Também terá saudades da pessoa fofa que te fazia sorrir, do amigo chato que enchia o saco, das mensagens ridiculas. Do afago de quem lhe acolhia e até mesmo daquele que te criticava, mas, o fazia porque te amava. Não confunda critica com ofensa e nem ofensa com critica. São bem distintos, mas, ninguém gosta mesmo de dizer tchau a quem se ama.
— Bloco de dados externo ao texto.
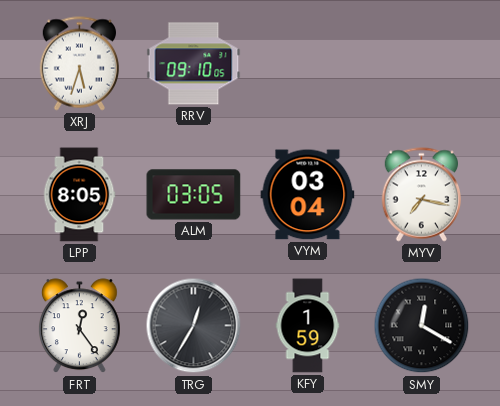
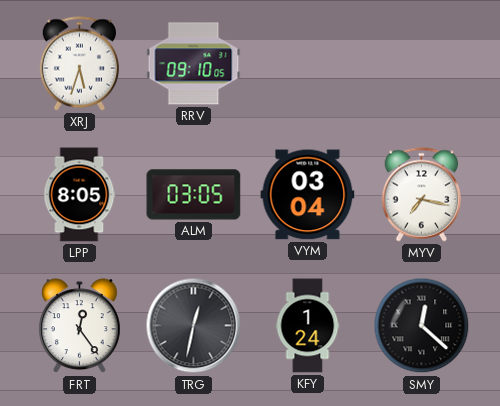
TRG: 12:35 -> 12:32
KFY: 1:59 -> 1:24
SMY: 12:20 -> 12:22
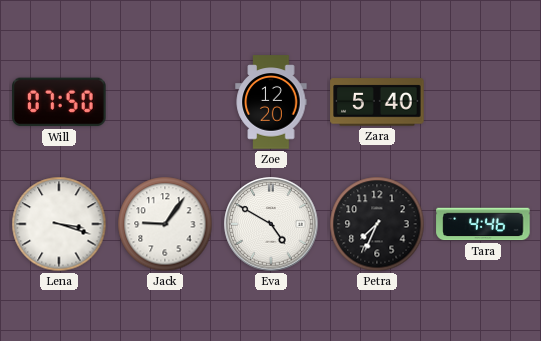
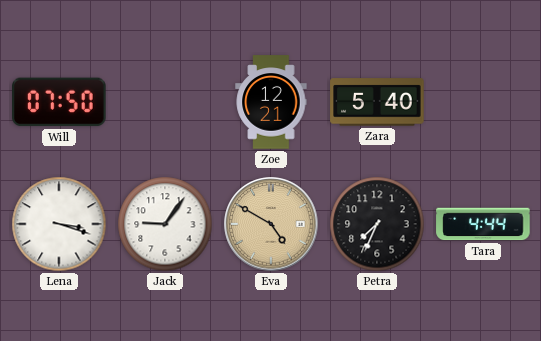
Zoe: 12:20 -> 12:21
Eva dial: white -> champagne
Tara: 4:46 -> 4:44
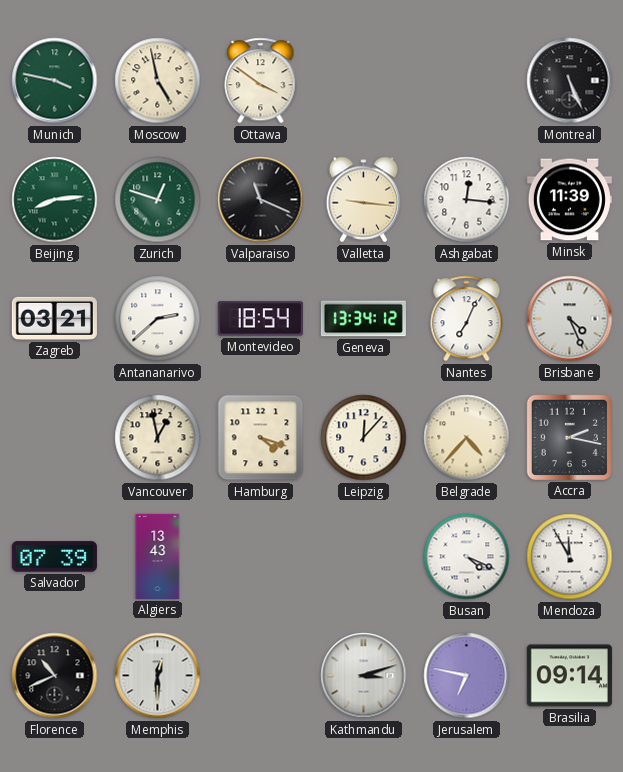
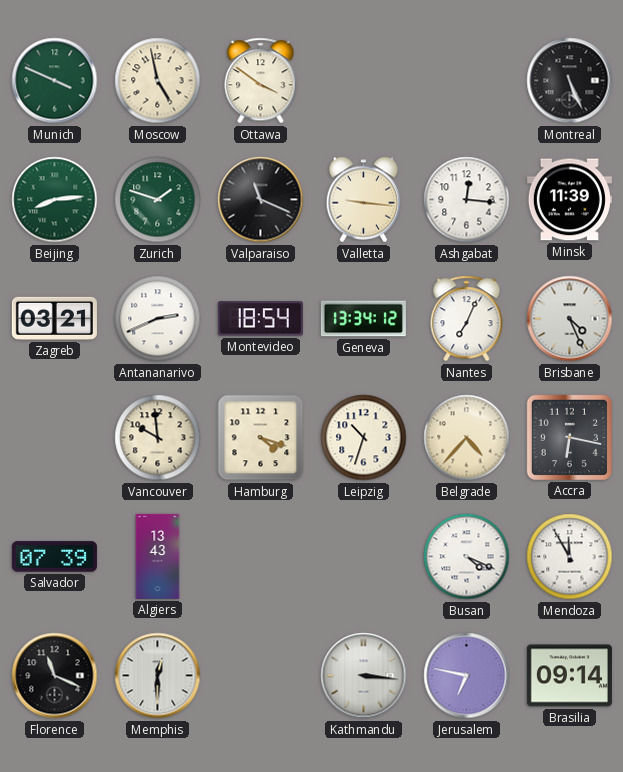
Munich: 3:47 -> 3:49
Zurich: 12:48 -> 1:48
Antananarivo: 2:38 -> 2:41
Vancouver: 12:58 -> 9:59
Leipzig: 12:07 -> 10:33
Accra: 2:17 -> 6:17
Florence: 10:41 -> 11:19
Kathmandu: 3:12 -> 3:16
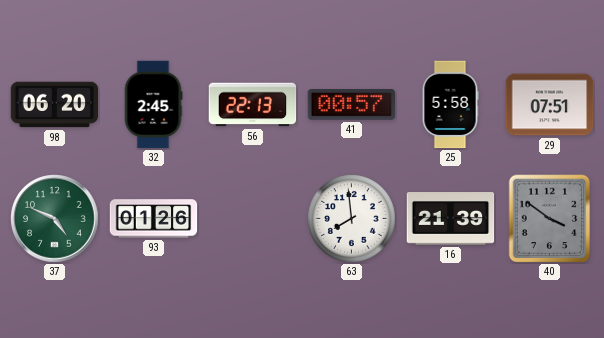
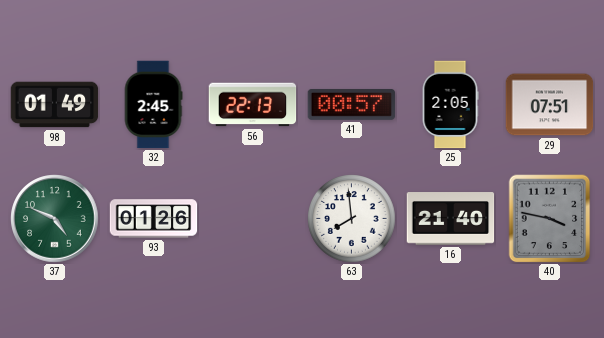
98: 06:20 -> 01:49
25: 5:58 -> 2:05
16: 21:39 -> 21:40
40: 3:51 -> 3:47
Setembro já passou, mas, aqui no Brasil, como em todo mundo sempre é tempo de se dispor a cuidar bem de quem precisa, de quem se ama. E de quem sw deve amar.

Quando a saudade bater e a pessoa que você sente saudade ali não estiver. Quando talvez ela já tiver ido, guarde os bons momentos e o que aprendeu com ela, o tchau pode ser dolorido, mas, cuide deste alguém ainda vivo, pra que quando o ver, possa abraçar denovo e ter com esta pessoa a chance de não ter nenhuma magoa; Para que os olhares conversem sem peso e o tchau dolorido guarde na sua mente muitos sorrisos compartilhados juntos.

O amor, fraterno, pessoal ou à Deus, podem em todos os abraços tirar de si muito mais que sorrisos, podem te libertar de uma cruz, e de um coração pesado.

Ninguém gosta de dizer tchau, então tenha com quem se ama em qualquer grau ou forma, a chance de poder dizer no olhar e na consciência até breve.

"Ninguém gosta de dizer tchau a quem se ama"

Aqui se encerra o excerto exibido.